A Bank of America report from 2024 reveals that nearly 46% of Gen Z individuals aged 18 to 27 rely on help from their families to manage financial strains.

Beyond this, while some parents are willing to offer monetary assistance, these loans often come with conditions—such as interest rates.

A recent study by the financial media company MarketBeat.com, surveying over 3,000 parents, shows a growing trend of parents charging their adult children interest on loans.

“The Bank of Mom and Dad has always been generous, but even generosity has its limits,” explains Matt Paulson, founder of MarketBeat.com. “The notable trend is that although the majority of parents don’t demand repayment—certainly not at standard interest rates—inflation and mounting costs are changing familial financial dynamics.”

According to the data, parents typically charge an interest rate of 5.1%, which remains significantly lower than other sources: the average personal loan rate is 12.49% for borrowers with a 700 FICO score, a $5,000 loan, and a three-year term, as reported by Bankrate.

Only 15% of parents would be comfortable with lending their kids $5,000 or more at one time, according to MarketBeat’s research.

Family loan repayment terms can also vary significantly by location. The top five toughest state lenders based on the interest rates parents charge were Nebraska (6.8%), Oregon (6.8%), Mississippi (6.5%), Georgia (6.4%) and Arkansas (6.3%), the report found.

Parents in Delaware and Maine tended to be the most lenient when it came to charging their children interest on loans, with 2% and 4% rates, respectively, according to the findings.

Many parents who expect repayment also have a fast-tracked timeline in mind.
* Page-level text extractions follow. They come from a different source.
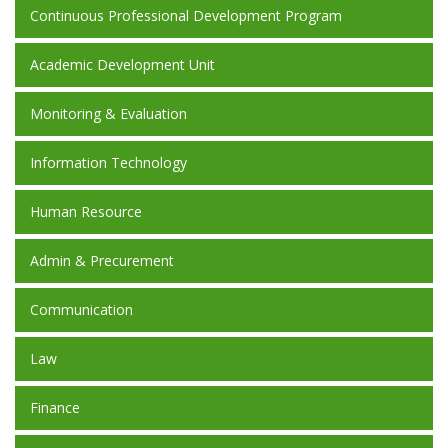
Continuous Professional Development Program
Academic Development Unit
Monitoring & Evaluation
Information Technology
Human Resource
Admin & Precurement
Communication
Law
Finance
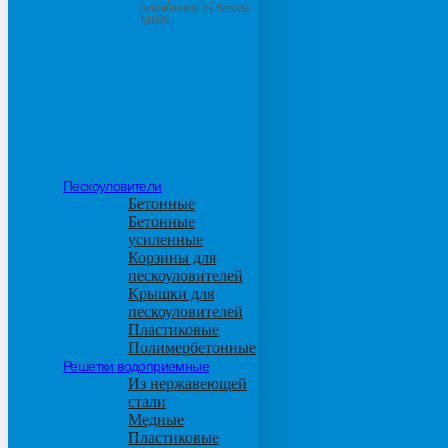
основанием из бетона
М600
Пескоуловители
Бетонные
Бетонные
усиленные
Корзины для
пескоуловителей
Крышки для
пескоуловителей
Пластиковые
Полимербетонные
Решетки водоприемные
Из нержавеющей
стали
Медные
Пластиковые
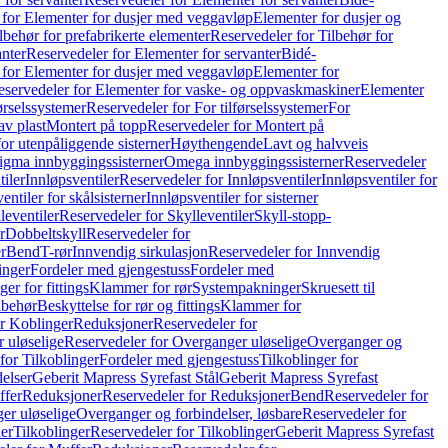
 for Elementer for dusjer med veggavløp
Elementer for dusjer og
lbehør for prefabrikerte elementer
Reservedeler for Tilbehør for
anter
Reservedeler for Elementer for servanter
Bidé-
 for Elementer for dusjer med veggavløp
Elementer for
eservedeler for Elementer for vaske- og oppvaskmaskiner
Elementer
førselssystemer
Reservedeler for For tilførselssystemer
For
av plast
Montert på topp
Reservedeler for Montert på
for utenpåliggende sisterner
Høythengende
Lavt og halvveis
Sigma innbyggingssisterner
Omega innbyggingssisterner
Reservedeler
tiler
Innløpsventiler
Reservedeler for Innløpsventiler
Innløpsventiler for
ntiler for skålsisterner
Innløpsventiler for sisterner
leventiler
Reservedeler for Skylleventiler
Skyll-stopp-
r
Dobbeltskyll
Reservedeler for
r
Bend
T-rør
Innvendig sirkulasjon
Reservedeler for Innvendig
inger
Fordeler med gjengestuss
Fordeler med
ger for fittings
Klammer for rør
Systempakninger
Skruesett til
lbehør
Beskyttelse for rør og fittings
Klammer for
or Koblinger
Reduksjoner
Reservedeler for
 uløselige
Reservedeler for Overganger uløselige
Overganger og
for Tilkoblinger
Fordeler med gjengestuss
Tilkoblinger for
delser
Geberit Mapress Syrefast Stål
Geberit Mapress Syrefast
ffer
Reduksjoner
Reservedeler for Reduksjoner
Bend
Reservedeler for
er uløselige
Overganger og forbindelser, løsbare
Reservedeler for
er
Tilkoblinger
Reservedeler for Tilkoblinger
Geberit Mapress Syrefast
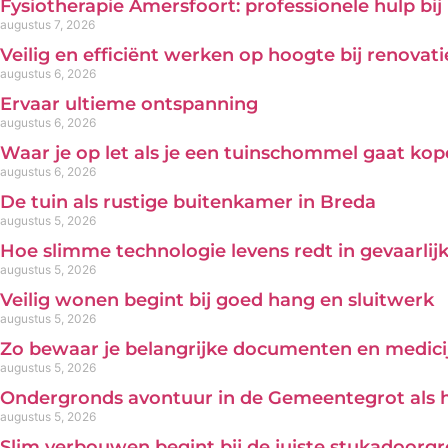
Fysiotherapie Amersfoort: professionele hulp bi
augustus 7, 2026
Veilig en efficiënt werken op hoogte bij renova
augustus 6, 2026
Ervaar ultieme ontspanning
augustus 6, 2026
Waar je op let als je een tuinschommel gaat ko
augustus 6, 2026
De tuin als rustige buitenkamer in Breda
augustus 5, 2026
Hoe slimme technologie levens redt in gevaarl
augustus 5, 2026
Veilig wonen begint bij goed hang en sluitwerk
augustus 5, 2026
Zo bewaar je belangrijke documenten en medicij
augustus 5, 2026
Ondergronds avontuur in de Gemeentegrot als 
augustus 5, 2026
Slim verbouwen begint bij de juiste stukadoorg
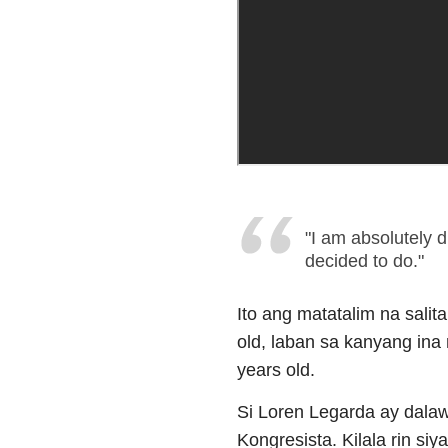
"I am absolutely 
decided to do."
Ito ang matatalim na salit
old, laban sa kanyang ina
years old.
Si Loren Legarda ay dala
Kongresista. Kilala rin siy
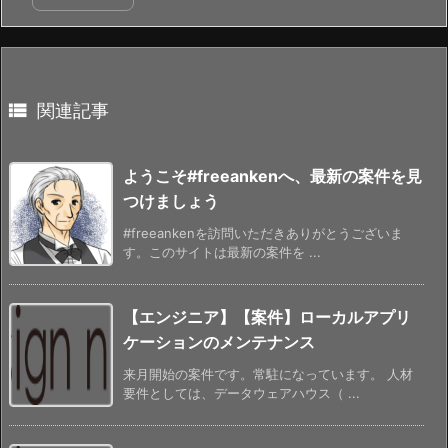

関連記事
ようこそ#freeankenへ、最新の案件を見
つけましょう
#freeankenを訪問いただきありがとうございま
す。このサイトは最新の案件を ...
【エンジニア】【案件】ローカルアプリ
ケーションのメンテナンス
来月開始の案件です。常駐になっています。 人材
要件としては、データウェアハウス（ ...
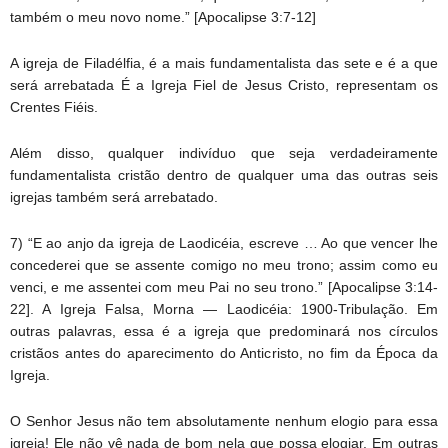
também o meu novo nome.” [Apocalipse 3:7-12]
A igreja de Filadélfia, é a mais fundamentalista das sete e é a que
será arrebatada É a Igreja Fiel de Jesus Cristo, representam os
Crentes Fiéis.
Além disso, qualquer indivíduo que seja verdadeiramente
fundamentalista cristão dentro de qualquer uma das outras seis
igrejas também será arrebatado.
7) “E ao anjo da igreja de Laodicéia, escreve … Ao que vencer lhe
concederei que se assente comigo no meu trono; assim como eu
venci, e me assentei com meu Pai no seu trono.” [Apocalipse 3:14-
22]. A Igreja Falsa, Morna — Laodicéia: 1900-Tribulação. Em
outras palavras, essa é a igreja que predominará nos círculos
cristãos antes do aparecimento do Anticristo, no fim da Época da
Igreja.
O Senhor Jesus não tem absolutamente nenhum elogio para essa
igreja! Ele não vê nada de bom nela que possa elogiar. Em outras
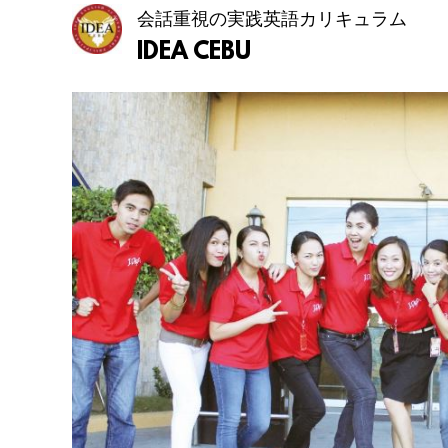
会話重視の実践英語カリキュラム
IDEA CEBU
Twenty-one percent anticipated seeing their loan repaid in one month, 15% within one year and just 8% more than a year later, per the survey.

Although 59% of parents reported being happy to help their kids with money, 27% said they would only do it if necessary, and 4% admitted to feeling resentful.

In many cases, family loans don’t just provide financial support — they’re also “emotional transactions that test trust, responsibility and family dynamics,” Paulson notes.

As young Americans struggle with high costs of living and salaries that haven’t kept pace with inflation, some of them rely on loans to make ends meet.

Nearly half (46%) of Gen Z between the ages of 18 and 27 depend on financial assistance from their family, according to a 2024 report from Bank of America.

What’s more, even though some parents are willing to help their kids out with cash, those loans don’t always come without strings attached — sometimes in the form of interest.